DryStoneGarden

Plants, Stone, California Landscapes

Flower

Smith Rock

Last month on our way to a wedding in Oregon we spent several days climbing at Smith Rock. Pretty fantastic place. We’d been there once before, about five years ago. Great climbing and scenery, but even beyond that, the place is really well designed for climbers. The campground is great, with the tent area on the rim of the canyon away from the parking/cooking/bathroom area. The bathrooms are clean and there are hot showers, the approach trails are nice and well-maintained, and there’s huckleberry ice cream within walking distance of the campground. But just saying all that doesn’t really get the point across; you need to have seen other climbing areas where the climbers are treated like encroaching dirtbags (which they often are) to appreciate how nice Smith is. It’s the only climbing area that made me write fan mail to the area’s administrators, and in fact one of the other climbers was saying that he did the same thing and that the park system gets email from appreciative climbers almost every day.

The bulk of the climbing is on welded volcanic tuff, i.e. hot ash from an eruption 30 million years ago. When the welded ash cooled, it pulled apart forming the vertical cracks and columns with steep faces, perfect for climbing.
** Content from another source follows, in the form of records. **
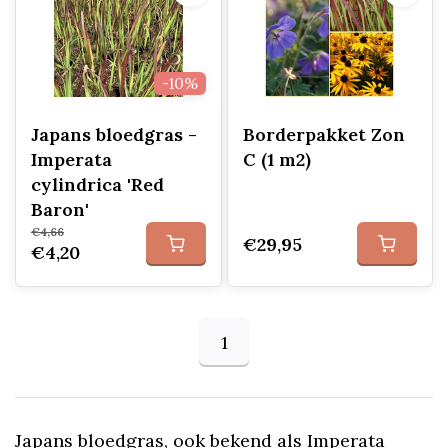
-10%
Japans bloedgras -
Borderpakket Zon
Imperata
C (1 m2)
cylindrica 'Red
Baron'
€4,66
€29,95
€4,20
1
Japans bloedgras, ook bekend als Imperata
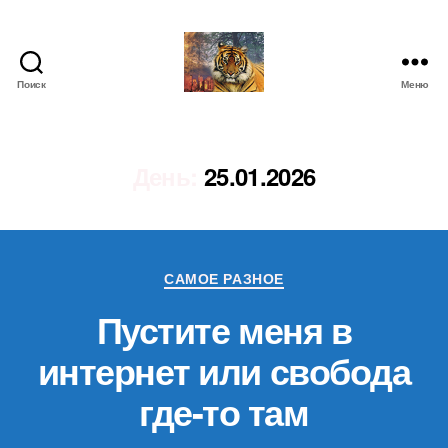
Поиск
Меню
IgorLutiy`s
Blog
День:
25.01.2026
Рубрики
САМОЕ РАЗНОЕ
Пустите меня в
интернет или свобода
где-то там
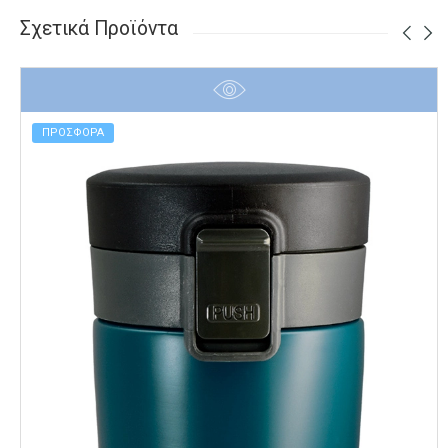
89.00 €.
Σχετικά Προϊόντα
ΠΡΟΣΦΟΡΑ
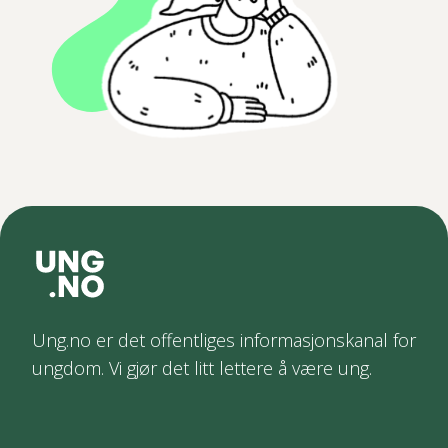
Ung.no er det offentliges informasjonskanal for
ungdom. Vi gjør det litt lettere å være ung.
A quirk of the place is that the rock is solid near the bottom but gets loose and crumbly when you climb more than one or two hundred feet up on the climbs that top out.
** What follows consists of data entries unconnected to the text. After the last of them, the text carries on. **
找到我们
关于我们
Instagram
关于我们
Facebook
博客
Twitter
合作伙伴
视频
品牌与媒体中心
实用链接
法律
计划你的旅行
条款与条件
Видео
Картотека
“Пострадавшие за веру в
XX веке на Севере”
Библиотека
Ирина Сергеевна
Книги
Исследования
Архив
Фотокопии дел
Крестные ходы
The most famous formation at Smith is the Monkey Face, a detached column with the look of a nefarious voodoo doll. In the photo, there’s a climber standing in the monkey’s nostril, faintly visible if you click on it.
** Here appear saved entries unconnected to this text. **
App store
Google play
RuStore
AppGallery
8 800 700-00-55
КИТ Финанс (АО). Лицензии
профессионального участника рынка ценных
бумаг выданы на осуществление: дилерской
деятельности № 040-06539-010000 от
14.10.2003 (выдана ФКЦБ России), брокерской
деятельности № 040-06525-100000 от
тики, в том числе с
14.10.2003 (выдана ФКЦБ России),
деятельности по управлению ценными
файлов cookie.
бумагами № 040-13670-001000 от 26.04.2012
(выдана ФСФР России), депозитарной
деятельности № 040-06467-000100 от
I’m impressed to see proper retaining walls at the base of some of the climbs, made from the lava rock found on the rim of the canyon, a rock that gets sold under the trade name Black Lichen in the Bay Area. It’s the type of rock in the header photo of this blog, actually, which reminds me that I’ve always meant to switch it out for a photo with our native moss rock. Black lichen is darker and blockier than moss rock, not quite as attractive, and it’s from Oregon rather than California, so I suppose I’d better get myself a suitable moss rock photo ASAP.

We must have woken up early in the morning when I took this photo, as this area gets crowded. It’s definitely a little strange when the whole terraced cliff is full of climbers, not exactly like they are storming an Anasazi cliff dwelling, but maybe as if they are all training to storm one.

Smith Rock State Park also has an area of columnar basalt upriver from the main rock groups. The basalt is not as tall or regular as the cliff I posted about at Devil’s Postpile National Monument, but you’re allowed to climb the columns at Smith, unlike at Devil’s Postpile. I was surprised by how much columnar basalt I saw in Oregon; at one point during our trip I scrambled down the bank of the Deschutes River and realized I was scrambling over a whole slope of the high-dollar basalt that is sold for water features in the Bay Area. It made me feel better about the ones I’ve installed, to see them so widespread.

The basalt at Smith formed much more recently than the main formations at Smith. It’s pretty remarkable for such contrasting rock and climbing to be in walking distance from the main area.

4 Responses to “Smith Rock”

  1. October 18th, 2010 at 6:31 am

    Carol says:

    Fascinating and stunningly beautiful. Thank you for sharing your wondrous photos! ;>)

  2. October 18th, 2010 at 5:33 pm

    Randy says:

    Wow some place to visit. Another place to add to my list of places to see. Great job on the photos!

  3. October 18th, 2010 at 7:50 pm

    lostlandscape (James) says:

    Interesting concept: native rocks, just like native plants. Yeah, why not?

    Smith looks as great as your description. Viewing the first faces it’s almost enough to get this non-climber itching to earn myself some altitude on a rock face.

    I’m glad you had a good trip!

  4. October 20th, 2010 at 7:35 am

    Loree / danger garden says:

    Wow…I really need to get out and see more of “my” state.